Cuando Hope entró por la puerta de su casa, por instinto batió dos veces las palmas. Oyó a su perro correr a su encuentro desde el salón, donde pasaba la mayor parte del tiempo asomado al ventanal, esperando su regreso. Los sonidos le resultaron familiares; primero el golpe, cuando saltaba del sofá donde le permitían encaramarse, luego el repiqueteo de las uñas contra el parquet, el resbalón sobre la alfombra oriental, y finalmente el galope urgente cuando se abalanzaba hacia el vestíbulo. Ella sabía que tenía que soltar la compra o los periódicos y prepararse para el recibimiento.
«No hay nada que supere emocionalmente al recibimiento de un perro», pensó. Se arrodilló y dejó que le lameteara el rostro, mientras su cola marcaba un fuerte ritmo contra la pared. «Es algo que saben quienes tienen perros -pensó Hope-: a pesar de que todo lo demás vaya mal, el perro siempre sacude la cola cuando entras en casa.» Su perro era un cruce extraño. El veterinario le había dicho que era el resultado de un retriever dorado y un pitbull, lo cual le daba un pelaje corto y rubio, un hocico chato y una lealtad feroz e inquebrantable, menos la desagradable agresividad, y un grado de inteligencia que a veces le sorprendía incluso a ella. Lo había comprado en un refugio donde lo habían entregado cuando era un cachorrito. Preguntó por su nombre al encargado y éste le dijo que aún no estaba bautizado, por así decir. Así que, en un arrebato de creatividad levemente maliciosa, lo bautizó como Anónimo.
Cuando era un perro joven, ella le enseñó a recuperar los balones perdidos en los entrenamientos, un espectáculo que nunca dejaba de divertir a las chicas de los equipos que entrenaban. Anónimo esperaba pacientemente junto al banquillo, con una expresión tonta, hasta que ella le hacía una señal con la mano. Entonces cruzaba el césped, rodeaba la pelota y, empujándola con el hocico y las patas, corría hacia donde ella esperaba con una bolsa de red. Les decía a las chicas que, cuando aprendiesen a conducir el balón como Anónimo, entonces serían campeonas.
Ahora era demasiado viejo, no veía ni oía demasiado bien, y tenía un poco de artritis.

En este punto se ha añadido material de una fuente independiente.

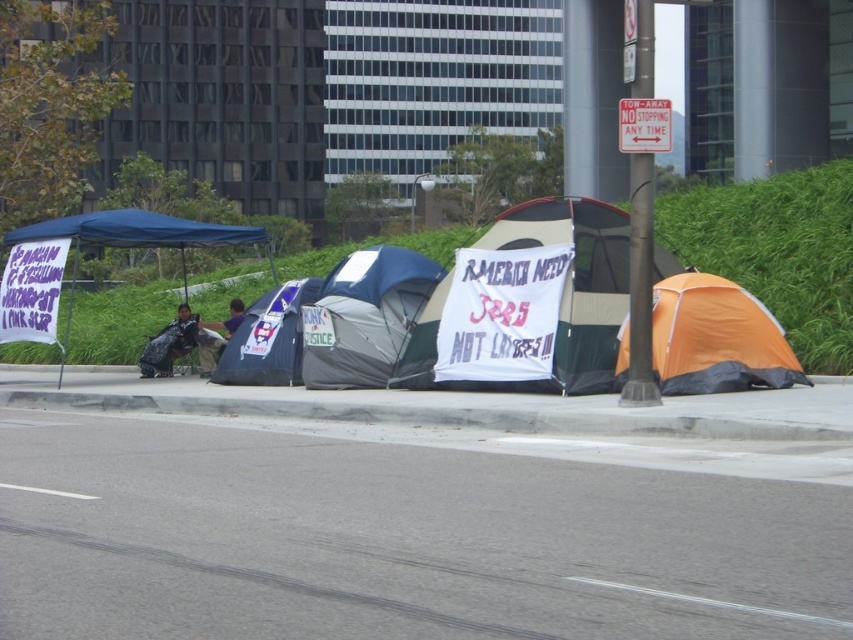 You are a pedestrian passing by the roadside tents. You see the orange fabric tent at right and the gray fabric tent at center. Which tent is positioned lower in the image?

The orange fabric tent at right is positioned below the gray fabric tent at center, so it is lower in the image.

Looking at this image, you are standing at the edge of the road and want to place a small potted plant exactly where the gray concrete curb at lower center is located. According to the image, where should you place the potted plant?

You should place the potted plant at point [436,416] where the gray concrete curb at lower center is located. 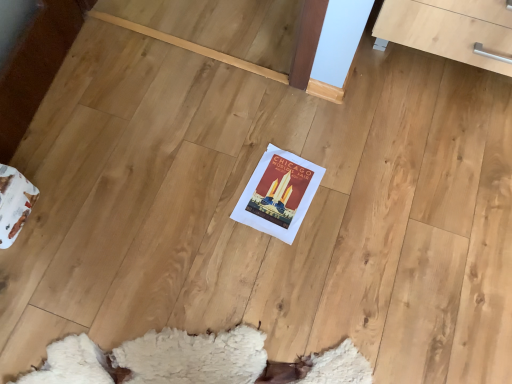 Image resolution: width=512 pixels, height=384 pixels. I want to click on vacant area that lies to the right of white paper magazine at center, so click(x=350, y=199). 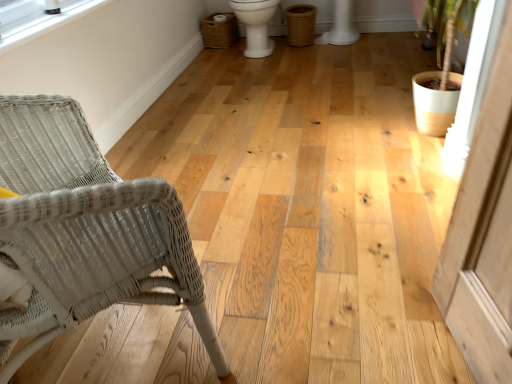 Locate an element on the screen. Image resolution: width=512 pixels, height=384 pixels. vacant area in front of white glossy toilet bowl at center is located at coordinates (258, 74). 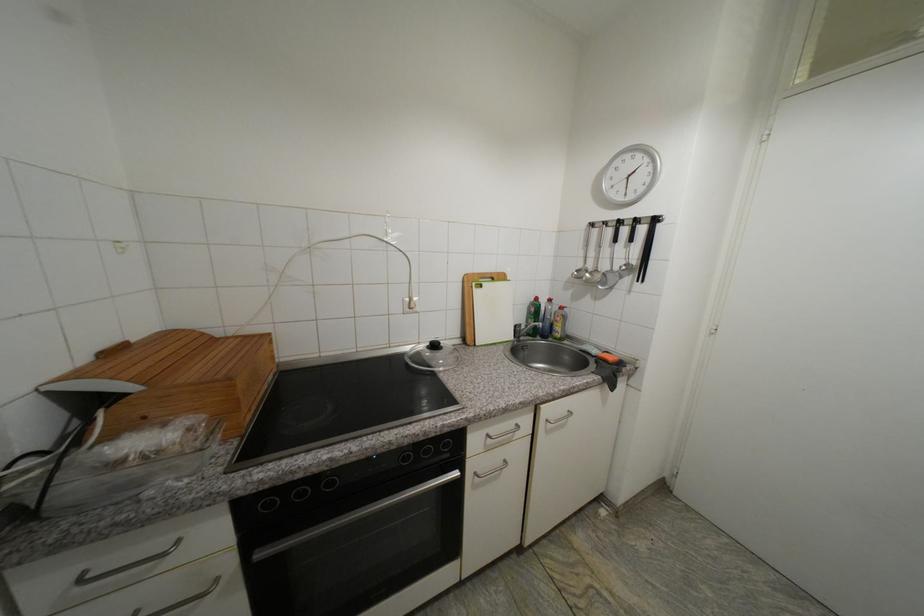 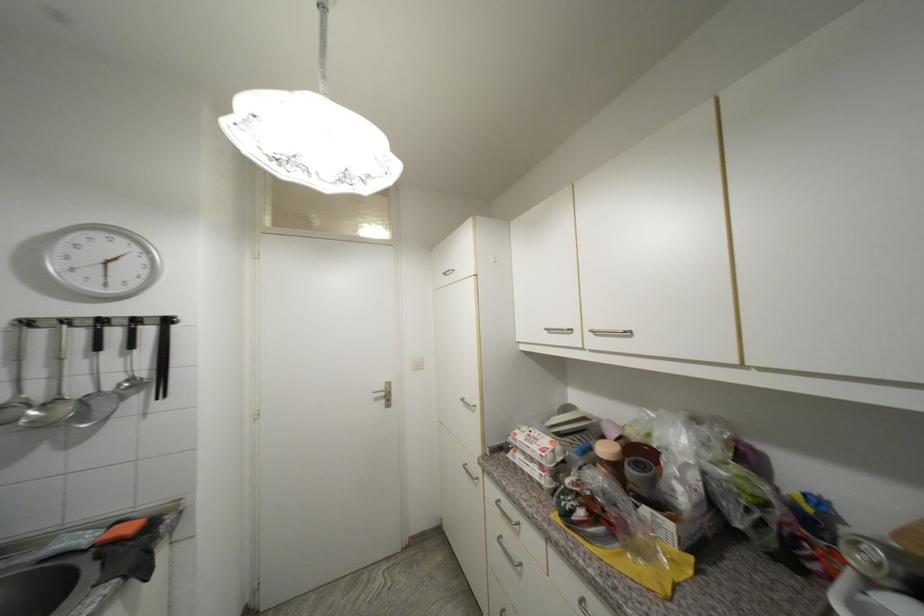 Find the pixel in the second image that matches (x=616, y=360) in the first image.

(137, 530) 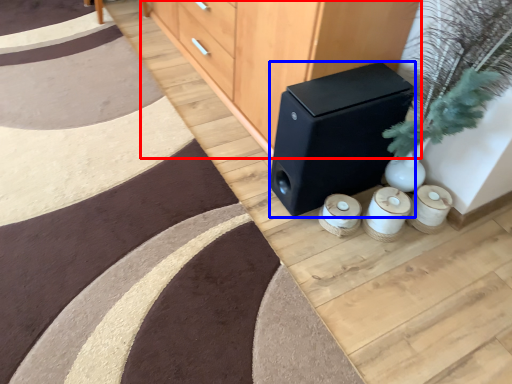 Question: Which point is closer to the camera, furniture (highlighted by a red box) or speaker (highlighted by a blue box)?

Choices:
 (A) furniture
 (B) speaker

Answer: (A) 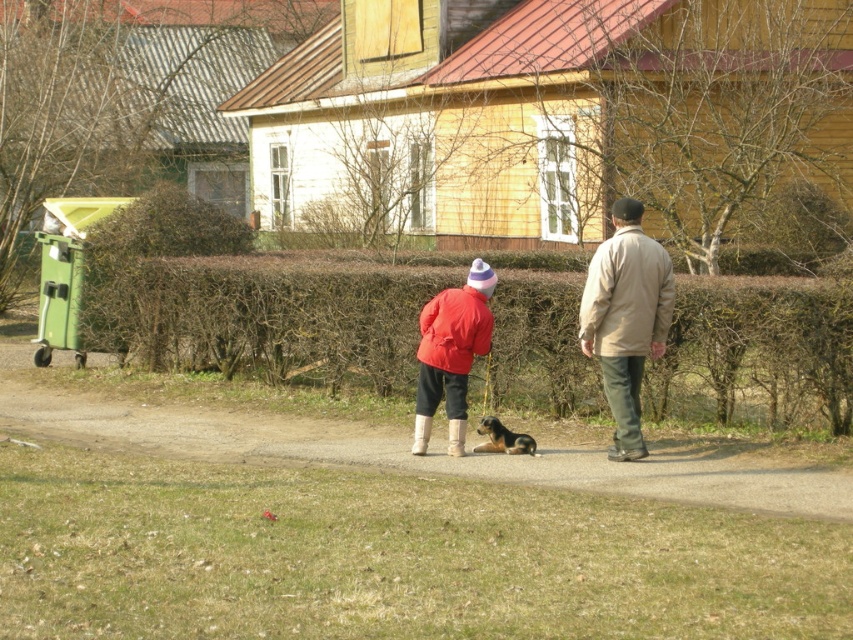 Question: Which object is positioned farthest from the brown fur dog at center?

Choices:
 (A) dirt path at center
 (B) matte red jacket at center
 (C) beige fabric jacket at center

Answer: (C)

Question: Among these points, which one is farthest from the camera?

Choices:
 (A) (117, 438)
 (B) (134, 308)
 (C) (480, 451)

Answer: (B)

Question: Can you confirm if brown textured hedge at center is positioned below dirt path at center?

Choices:
 (A) yes
 (B) no

Answer: (B)

Question: Is brown textured hedge at center thinner than dirt path at center?

Choices:
 (A) no
 (B) yes

Answer: (B)

Question: Can you confirm if matte red jacket at center is positioned to the left of brown fur dog at center?

Choices:
 (A) yes
 (B) no

Answer: (A)

Question: Based on their relative distances, which object is nearer to the brown fur dog at center?

Choices:
 (A) matte red jacket at center
 (B) dirt path at center
 (C) beige fabric jacket at center

Answer: (A) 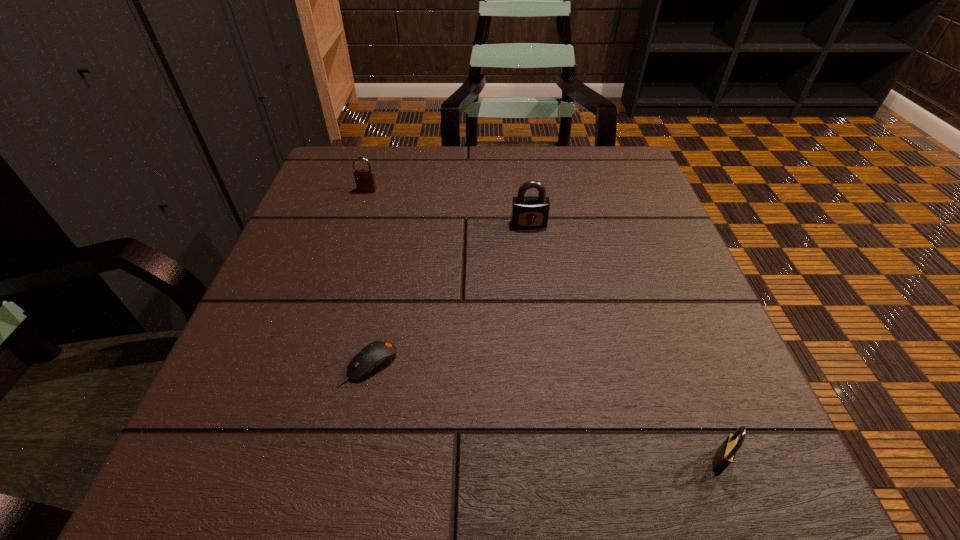 Find the location of `the second farthest object`. the second farthest object is located at coordinates (528, 212).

Recoger una docena de pelotas era probablemente más de lo que podía pedírsele, así que ella lo llevaba cada vez menos a los entrenamientos. No le gustaba pensar en su fin: había estado con ella casi tanto tiempo como Sally Freeman.
A menudo pensaba que, si no hubiera sido por Anónimo, ella no habría tenido éxito en su relación con Sally. Había sido el perro quien las había obligado a Ashley y a ella a encontrar un territorio común. Los perros conseguían esa clase de cosas sin esfuerzo. En los días posteriores al divorcio, cuando Sally y Ashley se fueron a vivir con ella, Hope recibió toda la frialdad que una hosca niña de siete años era capaz de acumular. Toda la furia y el dolor que Ashley sentía fueron ignorados por Anónimo, que se volvió loco de alegría con la llegada de la niña, sobre todo tratándose de una con la energía de Ashley. Así que Hope reclutó a Ashley para sacar a pasear al cachorro con ella y adiestrarlo, cosa que hicieron con resultados dispares: era bueno recogiendo cosas, pero no hacía caso cuando se trataba de hurgar en los muebles. Y así, hablando de los éxitos y fracasos del perro, llegaron por fin a un acuerdo, luego a una comprensión, y finalmente a una sensación de fraternidad que había roto muchas de las otras barreras que las separaban.
Hope acarició a Anónimo tras las orejas. Le debía más de lo que él le debía a ella, pensó.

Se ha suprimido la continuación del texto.